- EXERCISE MATERIALS:
========================================
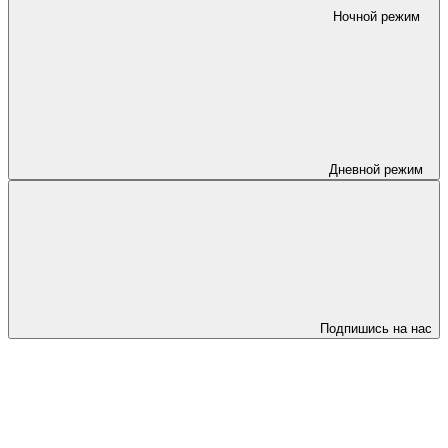
Ночной режим
Дневной режим
Подпишись на нас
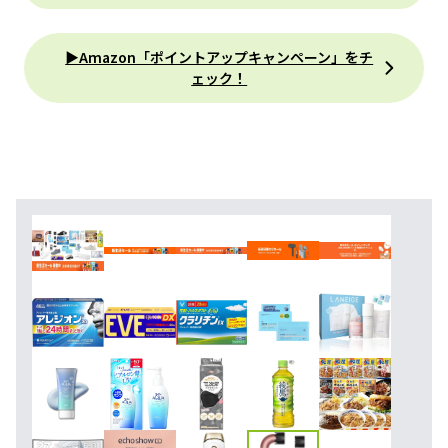
▶Amazon「ポイントアップキャンペーン」をチ
ェック！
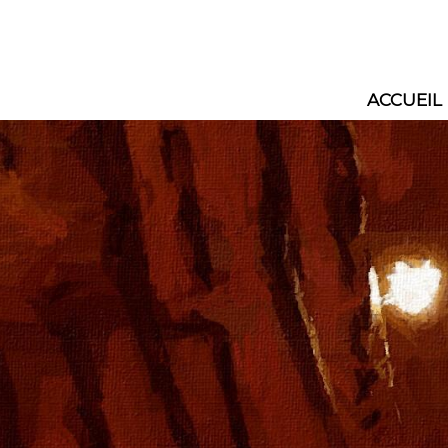
ACCUEIL
Main
navig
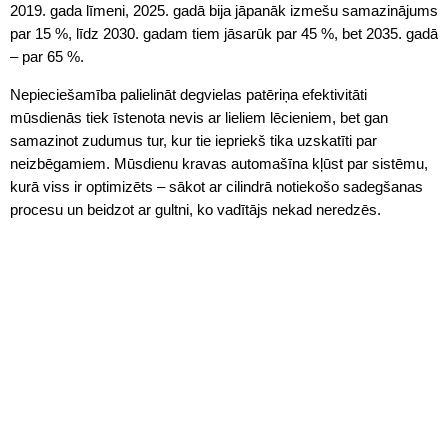
2019. gada līmeni, 2025. gadā bija jāpanāk izmešu samazinājums
par 15 %, līdz 2030. gadam tiem jāsarūk par 45 %, bet 2035. gadā
– par 65 %.
Nepieciešamība palielināt degvielas patēriņa efektivitāti
mūsdienās tiek īstenota nevis ar lieliem lēcieniem, bet gan
samazinot zudumus tur, kur tie iepriekš tika uzskatīti par
neizbēgamiem. Mūsdienu kravas automašīna kļūst par sistēmu,
kurā viss ir optimizēts – sākot ar cilindrā notiekošo sadegšanas
procesu un beidzot ar gultni, ko vadītājs nekad neredzēs.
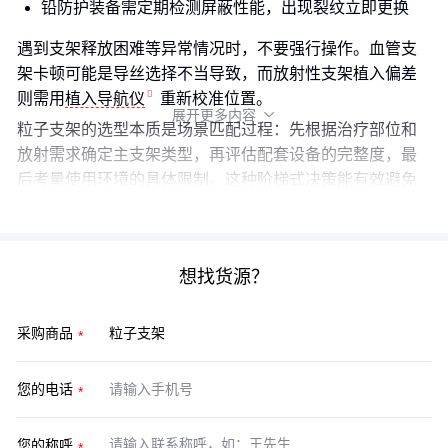
铅防护装备需定期检测屏蔽性能，出现裂纹立即更换
遇到支架释放困难等异常情况时，不要强行操作。血管支
架卡顿可能是导丝选择不当导致，而放射性支架植入偏差
则需用
植入导航仪
重新校准位置。
展开更多内容

粒子支架的选型本质是场景匹配过程：先根据治疗部位和
放射需求确定主支架类型，再评估配套设备的完整度，最
后考量使用环境的具体限制。这种阶梯式决策能有效避免
采购后才发现功能缺失或使用受限的情况。
想找货源？
采购商品
您的电话
您的称呼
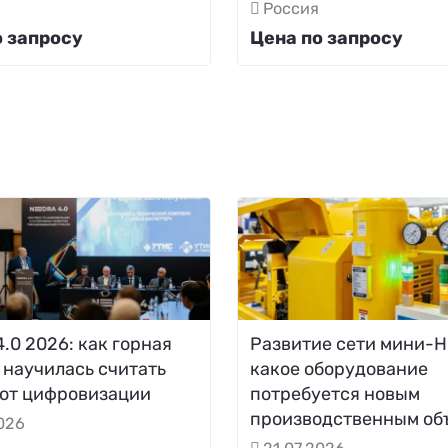
Россия
о запросу
Цена по запросу
.0 2026: как горная
Развитие сети мини-Н
 научилась считать
какое оборудование
 от цифровизации
потребуется новым
производственным об
2026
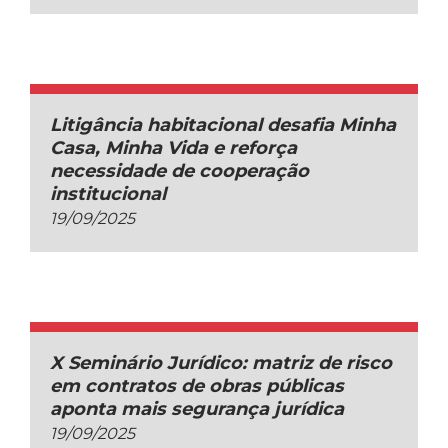
Litigância habitacional desafia Minha
Casa, Minha Vida e reforça
necessidade de cooperação
institucional
19/09/2025
X Seminário Jurídico: matriz de risco
em contratos de obras públicas
aponta mais segurança jurídica
19/09/2025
========================================
- WHAT NEEDS TO BE DONE: With the pictures left out, copy exactly the lines above from the line containing "Развитие сети мини-Н" through the last line of the entries.

- YOUR RESPONSE:
Развитие сети мини-Н
 научилась считать
какое оборудование
 от цифровизации
потребуется новым
производственным об
2026
Litigância habitacional desafia Minha
Casa, Minha Vida e reforça
necessidade de cooperação
institucional
19/09/2025
X Seminário Jurídico: matriz de risco
em contratos de obras públicas
aponta mais segurança jurídica
19/09/2025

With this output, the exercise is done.